Happy Monday, gentle readers! We’ve got a lot of great reads this week so we’re going to dive right in.
‘West Africa’s Most Daring Designer‘ (Alexis Okeowo for the New Yorker)
Fashion is never frivolous, no matter what anyone tells you. It reveals deep things about ourselves and our cultures, and when a community is in transition, it can be at the forefront of that change. This is a really great profile of Amaka Osakwe, a Nigerian designer who’s breaking boundaries and telling stories through her clothes.
Osakwe’s career coincides with a subtle change in Nigeria. Women are working more and making more money; with that increased power, they are pushing against long-standing norms.
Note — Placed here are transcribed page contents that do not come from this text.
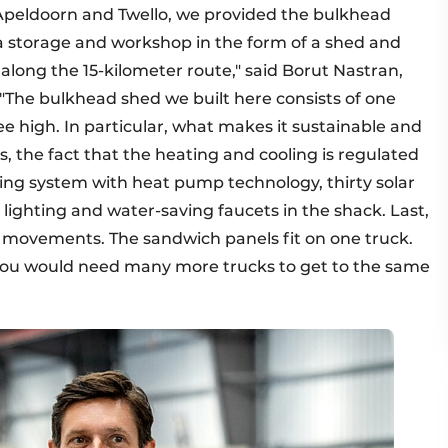
peldoorn and Twello, we provided the bulkhead
, a storage and workshop in the form of a shed and
 along the 15-kilometer route," said Borut Nastran,
The bulkhead shed we built here consists of one
ree high. In particular, what makes it sustainable and
, the fact that the heating and cooling is regulated
oning system with heat pump technology, thirty solar
 lighting and water-saving faucets in the shack. Last,
t movements. The sandwich panels fit on one truck.
 you would need many more trucks to get to the same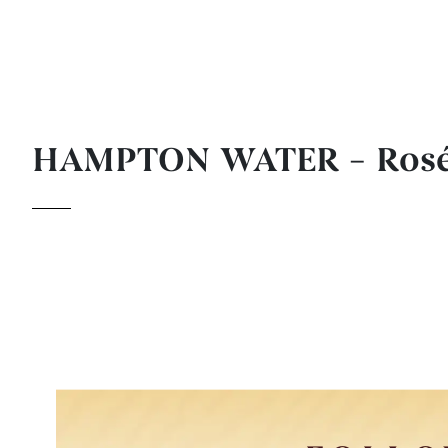
HAMPTON WATER – Ros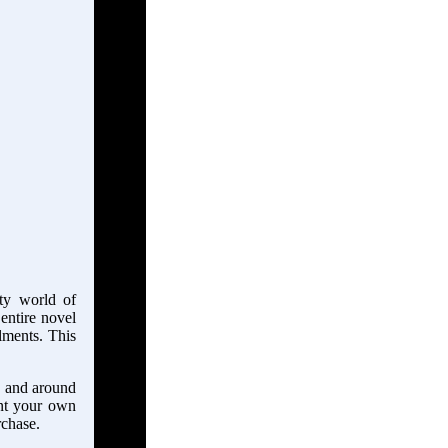
tty world of
 entire novel
llments. This
in and around
ant your own
rchase.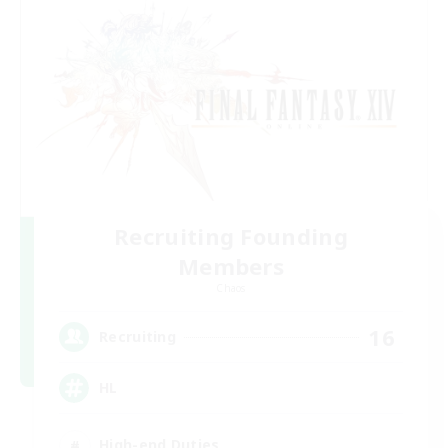
Recruiting Founding
Members
Chaos
16
Recruiting
HL
High-end Duties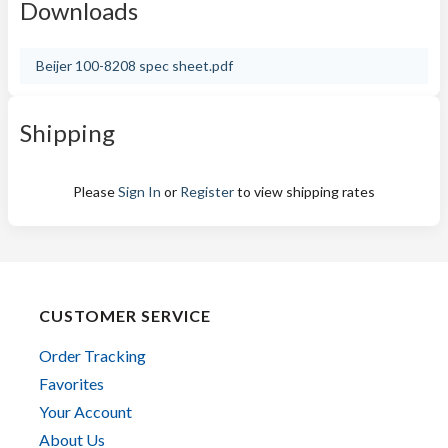
Downloads
Beijer 100-8208 spec sheet.pdf
Shipping
Please
Sign In
or
Register
to view shipping rates
CUSTOMER SERVICE
Order Tracking
Favorites
Your Account
About Us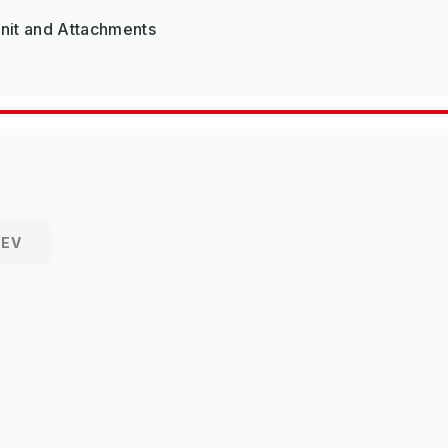
Unit and Attachments
REV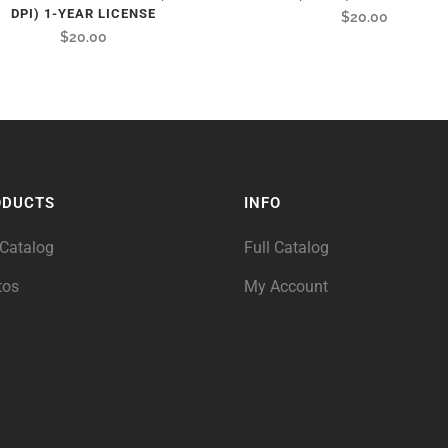
DPI) 1-YEAR LICENSE
$
20.00
$
20.00
ODUCTS
INFO
 Catalog
Full Catalog
tos
My Account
Female organizers helped pass an act prohibiting violence against women, and a senate bill to ban “indecent dressing” was defeated. Still, abortion remains illegal in most cases, and nearly half of girls marry before they are eighteen. Amina Mama, a women’s-studies professor at the University of California, Davis, said, “When it comes to sexual freedoms, our society is rushing backward to a colonial, missionary idea. It’s almost as if they are overreacting to progress in women’s rights.”
‘The College Try‘ (Ashley Powers for California Sunday)
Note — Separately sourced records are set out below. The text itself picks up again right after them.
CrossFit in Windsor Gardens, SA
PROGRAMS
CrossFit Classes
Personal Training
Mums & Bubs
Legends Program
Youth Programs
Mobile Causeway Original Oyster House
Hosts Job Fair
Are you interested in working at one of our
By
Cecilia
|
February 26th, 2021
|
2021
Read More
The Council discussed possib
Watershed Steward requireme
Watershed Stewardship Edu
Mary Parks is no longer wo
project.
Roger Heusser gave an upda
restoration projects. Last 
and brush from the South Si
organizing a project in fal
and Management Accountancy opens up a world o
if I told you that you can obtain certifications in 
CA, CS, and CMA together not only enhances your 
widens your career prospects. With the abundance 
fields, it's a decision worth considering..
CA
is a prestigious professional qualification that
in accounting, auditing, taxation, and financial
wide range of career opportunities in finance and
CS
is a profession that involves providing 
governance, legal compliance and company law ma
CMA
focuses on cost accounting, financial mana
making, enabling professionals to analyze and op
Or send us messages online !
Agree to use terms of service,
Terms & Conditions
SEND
California Sunday is consistently one of the best reads around — you’ll want to subscribe if you don’t already. Their in-depth, incredibly thoughtful longform takes the stories of ordinary struggles and confronts readers with their extraordinary nature. Why is it so hard to afford college? Is it even worth it?
California has long been at the forefront of trying to open higher education to students like Liz — students who, in past generations, might have been priced out of a degree. In 1960, the state enshrined into law the Master Plan for Higher Education. Born of Progressive Era optimism, the three-tiered system now consists of ten University of California campuses, 23 Cal State schools, and 114 community colleges. While UC is the state’s primary research institution, Cal State is the workhorse: cheaper, less exclusive, and much larger. More than half of Cal State’s nearly 500,000 students receive federal Pell Grants, aid for students from low- and middle-income families. One in three of its undergrads is the first in his or her family to attend college.
‘Gone Baby Gone‘ (Rachel Monroe for the New Republic)
Another housing crisis is flirting with the edges of disaster in the United States, and while there’s so much going on in the US that it’s hard to keep track, this is something people around the world should be thinking about. If the 2008 financial crisis caused a global market crash, the destruction of urban real estate could have an even worse ripple effect.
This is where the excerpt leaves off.